Step 6: Create a new layer called Dragon Overpaint above Dragon Underpaint and below Sketch. Notice I chose yellows and yellow-whites for this layer? I’ve switched to a thinner smeary brush variant with lower opacity and detailed areas that would be exposed to light. The main source of light comes from about 10 o’clock but there is also light coming from about 4 o’clock. This means that the exposed ridges on the dragon’s face, frill, body, legs, and tail all have higher concentrations of yellow, particularly yellow-white. In some places I’ve added off-white at higher opacity with a thin brush to imply a shine. Lastly, I’ve used some dark blue-green and feathered in shadows on the dragon behind the foreground wheel.
Step 7: Here I’ve cleaned up the image and added more details. I’ve erased the parts of the dragon on both the Under and Overpaint layers to get a sense of what would appear from behind the wheel. I’ve also colored the teeth, eyes, and added a yellow brow decoration. I’ve added yellow to other areas of the dragon to create more depth.
Step 8: Now we’re getting to the fun part. Make two new layers above the dragon layers called Cannon Underpaint and Cannon Overpaint respectively. Lock the dragon layers. In Cannon Underpaint we’re going with deep reddish-bown and dark gold colors to compliment the blue-green of the dragon. Choose a flat 100% opacity setting for your brush.
But first, before you paint, there’s an easy way to select the areas you want to paint and isolate them within the same layer. Go to the Sketch layer and select the magic wand tool. In this layer, you are selecting part of the sketch so click on the area you’ll want to paint. Edit: With the lasso tool you can add to or subtract from an active selection by holding down the Shift key and drag with the Lasso, or hold down on the ALT/Option key and drag. Hold down the shift key if you want to add more sections. In this case below, only some of the spokes were selected with one click, so I held down the shift key and clicked on more spokes. Then do not paint in the Sketch layer, instead click back to the layer you were painting in (in this case, Cannon Underpainting). Keep that Sketch layer locked throughout the rest of the tutorial.

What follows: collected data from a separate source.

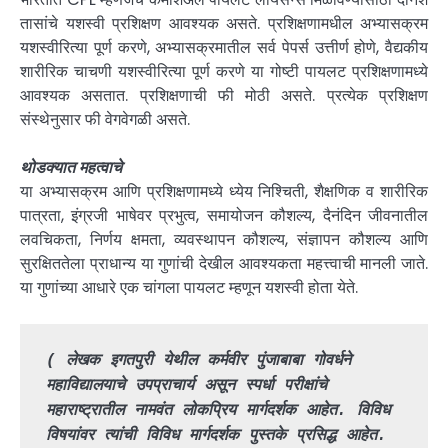
तासांचे यशस्वी प्रशिक्षण आवश्यक असते. प्रशिक्षणामधील अभ्यासक्रम
यशस्वीरित्या पूर्ण करणे, अभ्यासक्रमातील सर्व पेपर्स उत्तीर्ण होणे, वैद्यकीय
शारीरिक चाचणी यशस्वीरित्या पूर्ण करणे या गोष्टी पायलट प्रशिक्षणामध्ये
आवश्यक असतात. प्रशिक्षणाची फी मोठी असते. प्रत्येक प्रशिक्षण
संस्थेनुसार फी वेगवेगळी असते.
थोडक्यात महत्वाचे
या अभ्यासक्रम आणि प्रशिक्षणामध्ये ध्येय निश्चिती, शैक्षणिक व शारीरिक
पात्रता, इंग्रजी भाषेवर प्रभुत्व, समायोजन कौशल्य, दैनंदिन जीवनातील
लवचिकता, निर्णय क्षमता, व्यवस्थापन कौशल्य, संज्ञापन कौशल्य आणि
सुरक्षिततेला प्राधान्य या गुणांची देखील आवश्यकता महत्त्वाची मानली जाते.
या गुणांच्या आधारे एक चांगला पायलट म्हणून यशस्वी होता येते.
( लेखक इगतपुरी येथील कर्मवीर पुंजाबाबा गोवर्धने 
महाविद्यालयाचे उपप्राचार्य असून स्पर्धा परीक्षांचे 
महाराष्ट्रातील नामवंत लोकप्रिय मार्गदर्शक आहेत. विविध 
विषयांवर त्यांची विविध मार्गदर्शक पुस्तके प्रसिद्ध आहेत. 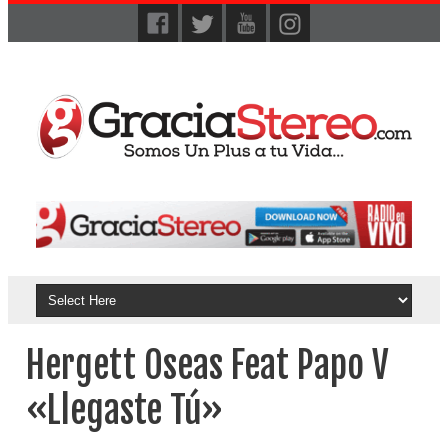
Hergett Oseas Feat Papo V
«Llegaste Tú»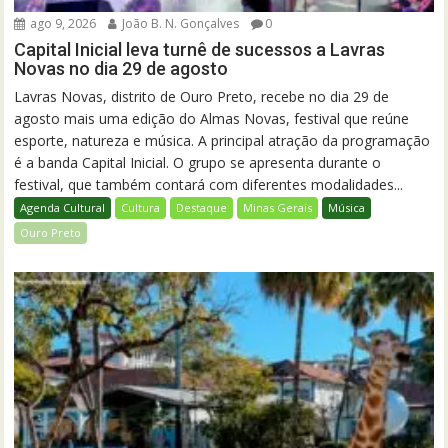
ago 9, 2026
João B. N. Gonçalves
0
Capital Inicial leva turnê de sucessos a Lavras
Novas no dia 29 de agosto
Lavras Novas, distrito de Ouro Preto, recebe no dia 29 de
agosto mais uma edição do Almas Novas, festival que reúne
esporte, natureza e música. A principal atração da programação
é a banda Capital Inicial. O grupo se apresenta durante o
festival, que também contará com diferentes modalidades...
Agenda Cultural
Cultura
Destaque
Minas Gerais
Música
Ouro Preto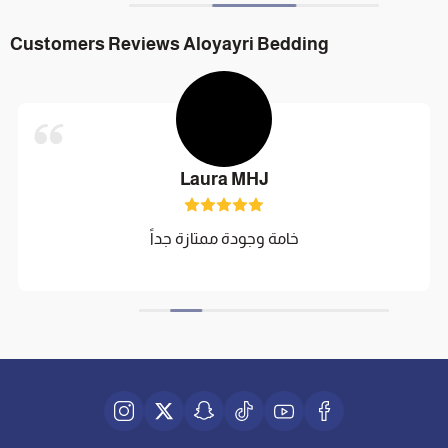
Customers Reviews Aloyayri Bedding
Laura MHJ
خامة وجودة ممتازة جداً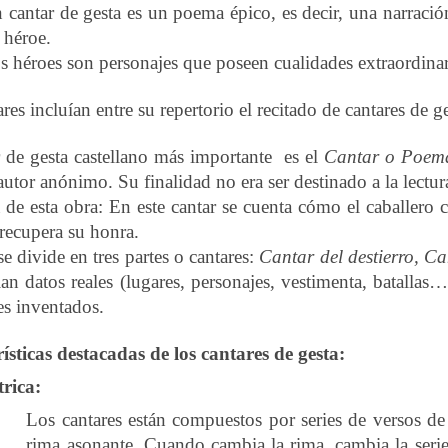
 cantar de gesta es un poema épico, es decir, una narración
 héroe.
s héroes son personajes que poseen cualidades extraordinar
res incluían entre su repertorio el recitado de cantares de ge
r de gesta castellano más importante es el
Cantar o Poem
utor anónimo. Su finalidad no era ser destinado a la lectura 
 de esta obra: En este cantar se cuenta cómo el caballero
 recupera su honra.
e divide en tres partes o cantares:
Cantar del destierro, C
an datos reales (lugares, personajes, vestimenta, batallas…
es inventados.
ísticas destacadas de los cantares de gesta:
rica:
Los cantares están compuestos por series de versos de 
rima asonante. Cuando cambia la rima, cambia la serie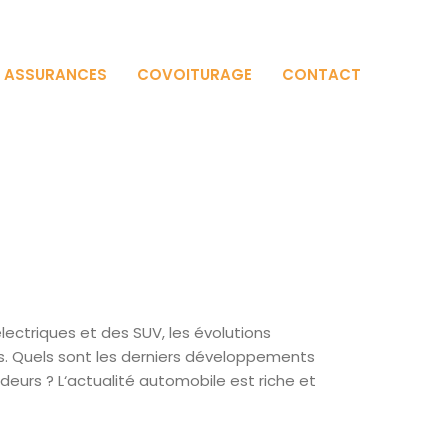
T ASSURANCES
COVOITURAGE
CONTACT
lectriques et des SUV, les évolutions
s. Quels sont les derniers développements
ndeurs ? L‘actualité automobile est riche et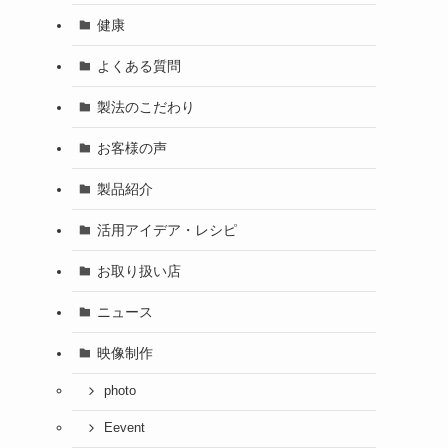
健康
よくある質問
製法のこだわり
お客様の声
製品紹介
活用アイデア・レシピ
お取り扱い店
ニュース
映像制作
photo
Eevent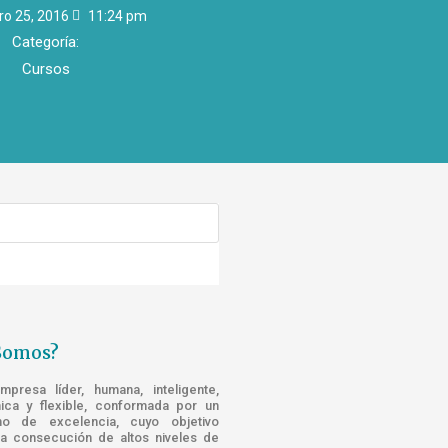
ro 25, 2016
11:24 pm
Categoría:
Cursos
Somos?
resa líder, humana, inteligente,
nica y flexible, conformada por un
o de excelencia, cuyo objetivo
la consecución de altos niveles de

Edit: I recommend turning your selections into layer masks to save time on your project. Selections can be saved as Channels (or Layer Masks if you prefer) which you can return to without having to make your selections by hand a second time. Layer Masks can also be edited with brushes or special effect commands, giving you a lot of options. To turn a selection into a Layer Mask/Channel, choose Select, Save Selection, or click the Save Selection as Channel button at the bottom of the Channels palette. Then you can load the mask as a selection later on in your project.

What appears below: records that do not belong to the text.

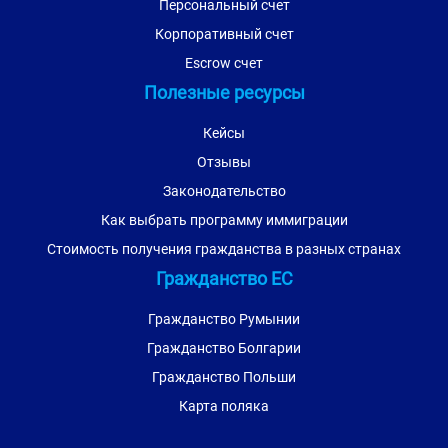
Персональный счет
Корпоративный счет
Escrow счет
Полезные ресурсы
Кейсы
Отзывы
Законодательство
Как выбрать программу иммиграции
Стоимость получения гражданства в разных странах
Гражданство ЕС
Гражданство Румынии
Гражданство Болгарии
Гражданство Польши
Карта поляка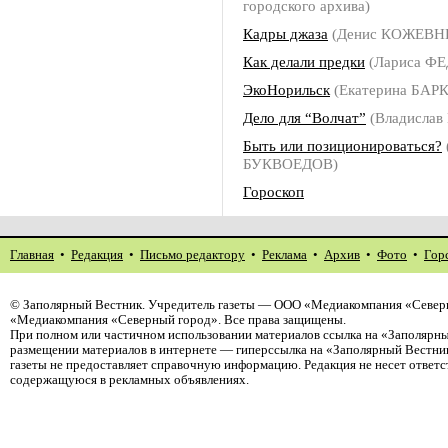
городского архива)
Кадры джаза
(Денис КОЖЕВН
Как делали предки
(Лариса Ф
ЭкоНорильск
(Екатерина БАР
Дело для “Волчат”
(Владисла
Быть или позиционироваться?
БУКВОЕДОВ)
Гороскоп
Главная
•
Редакция
•
Письмо редактору
•
Реклама
•
Архив
•
Фото
•
Гор
©
Заполярный Вестник
. Учредитель газеты — ООО «Медиакомпания «Северн
«Медиакомпания «Северный город». Все права защищены.
При полном или частичном использовании материалов ссылка на «Заполярны
размещении материалов в интернете — гиперссылка на «Заполярный Вестник
газеты не предоставляет справочную информацию. Редакция не несет ответ
содержащуюся в рекламных объявлениях.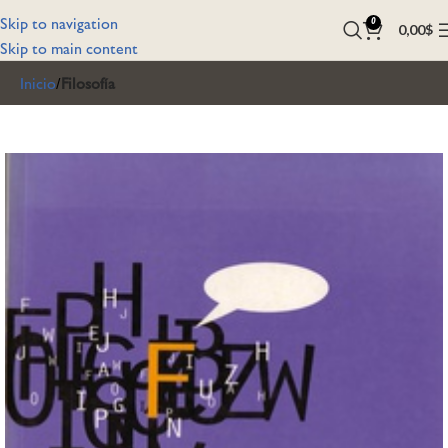
Skip to navigation
0
0,00
$
Skip to main content
Inicio
Filosofía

To make the textures of the wood below: Select sections of wood you’ll be painting in one brush stroke (either by hand or using a Layer Mask), like the very front of the cannon. Go to your Cannon Overpaint layer. Then in the mixing pad, take dark reddish brown, red, light brown, and mix them just a little bit. Select the Sample Multiple Colors option there (with the size you want to sample) and the dirty brush. Use a smeary or clumpy brush at about 70-80% opacity and make one broad stroke over the plank of wood you selected. You may want to command-Z and redo this a few times until you have the angle of “grain” you want.
To lay the foundations for the shiny spokes, use the same method but with gold colors on them. This time, instead of brushing with the direction of spokes, brush in a spiral outward from the center of the wheel. Use the same technique with the dark grey barrel, but include very dark greys on either side and very light grays in the middle. Use the Selecte Multiple Colors tool in the mixing pad to make a gradient and use the Dirty Brush setting before going back to the canvas.